Sunday, June 14, 2020

Labour loyalists (2009)

Book Review from the June 2009 issue of the Socialist Standard

A History of the Northern Ireland Labour Party: Democratic Socialism and Sectarianism. By Aaron Edwards. Manchester University Press

The reference in the title to ‘Democratic Socialism’ might well have been an acceptable tautology on the part of the author or, as it frequently is, a manifestation of misunderstanding of the meaning of socialism. In the case of this author’s work it was quickly demonstrated not only that he has peculiar ideas as to what represented socialism, but in dealing with the political events in Northern Ireland that are the background to his narrative, he is, also, below par regarding the acceptable nature of what passes for democracy in liberal bourgeois society.

The term ‘socialism’ was first used to define an alternative form of social organisation to capitalism. There already existed alternative political and economic suggestions for treating the myriad problems associated with capitalism but within the consensus of those who used the term ‘socialism’ was the conviction that such suggestions were inadequate or unworkable. What was required was the total dismantling of the system of class monopoly of the means of life and its replacement with a system of common ownership and free access to goods and services.

The more politically coherent elements among the reformers, liberals and trade unionists that formed the British Labour Party in 1906 would have accepted the need to replace capitalism with socialism but they thought they could circumvent the essential need to create a democratic socialist consciousness to achieve that purpose. Instead they would, by an ongoing and gradual process, reform capitalism out of existence. Their error is transparent in the bunch of self-seeking careerists and ruthless authoritarian Labour politicians currently grasping with yet another of the crises of capitalism.

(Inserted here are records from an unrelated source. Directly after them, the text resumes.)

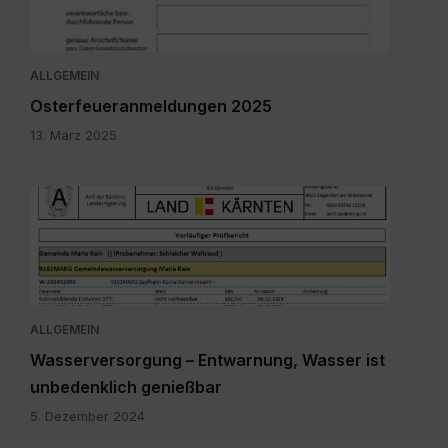
ALLGEMEIN
Osterfeueranmeldungen 2025
13. März 2025
Bild.png
ALLGEMEIN
Wasserversorgung – Entwarnung, Wasser ist
unbedenklich genießbar
5. Dezember 2024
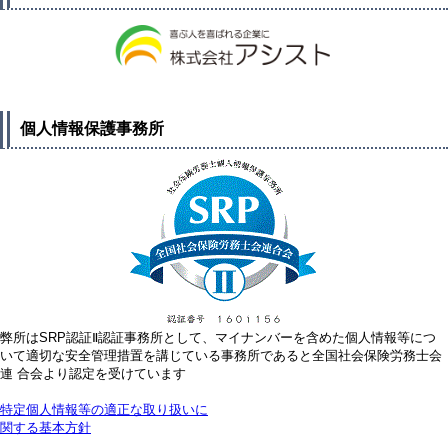
個人情報保護事務所
弊所はSRP認証Ⅱ認証事務所として、マイナンバーを含めた個人情報等につ
いて適切な安全管理措置を講じている事務所であると全国社会保険労務士会
連 合会より認定を受けています
特定個人情報等の適正な取り扱いに
関する基本方針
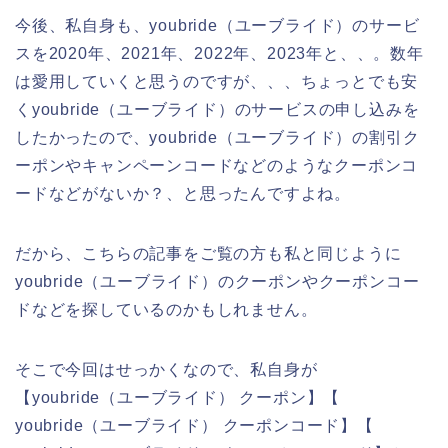
今後、私自身も、youbride（ユーブライド）のサービ
スを2020年、2021年、2022年、2023年と、、。数年
は愛用していくと思うのですが、、、ちょっとでも安
くyoubride（ユーブライド）のサービスの申し込みを
したかったので、youbride（ユーブライド）の割引ク
ーポンやキャンペーンコードなどのようなクーポンコ
ードなどがないか？、と思ったんですよね。
だから、こちらの記事をご覧の方も私と同じように
youbride（ユーブライド）のクーポンやクーポンコー
ドなどを探しているのかもしれません。
そこで今回はせっかくなので、私自身が
【youbride（ユーブライド） クーポン】【
youbride（ユーブライド） クーポンコード】【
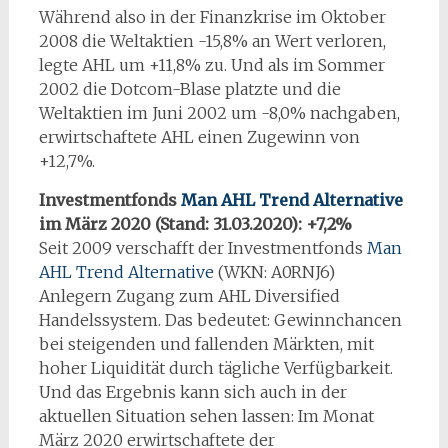
Während also in der Finanzkrise im Oktober
2008 die Weltaktien -15,8% an Wert verloren,
legte AHL um +11,8% zu. Und als im Sommer
2002 die Dotcom-Blase platzte und die
Weltaktien im Juni 2002 um -8,0% nachgaben,
erwirtschaftete AHL einen Zugewinn von
+12,7%.
Investmentfonds
Man AHL Trend Alternative
im März 2020 (Stand: 31.03.2020): +7,2%
Seit 2009 verschafft der Investmentfonds
Man
AHL Trend Alternative
(WKN: A0RNJ6)
Anlegern Zugang zum AHL Diversified
Handelssystem. Das bedeutet: Gewinnchancen
bei steigenden und fallenden Märkten, mit
hoher Liquidität durch tägliche Verfügbarkeit.
Und das Ergebnis kann sich auch in der
aktuellen Situation sehen lassen: Im Monat
März 2020 erwirtschaftete der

Following the partition of Ireland by the British government in 1921 some disparate elements from a Northern Ireland community deeply divided into forms of conditioned politico-religious hatreds re-energised residual Labour support under the banner of the Northern Ireland Labour Party (NILP). The Party would have attracted the same elements as the British party but would have carried the baggage of political and religious division within its ranks. Contrary to Edwards contention it never made a class analysis of Irish politics; instead it joined the ward-healing process while nervously tip-toeing its way through the minefield of tribal divisions that were the political stock-in-trade of everyday political life in its territory.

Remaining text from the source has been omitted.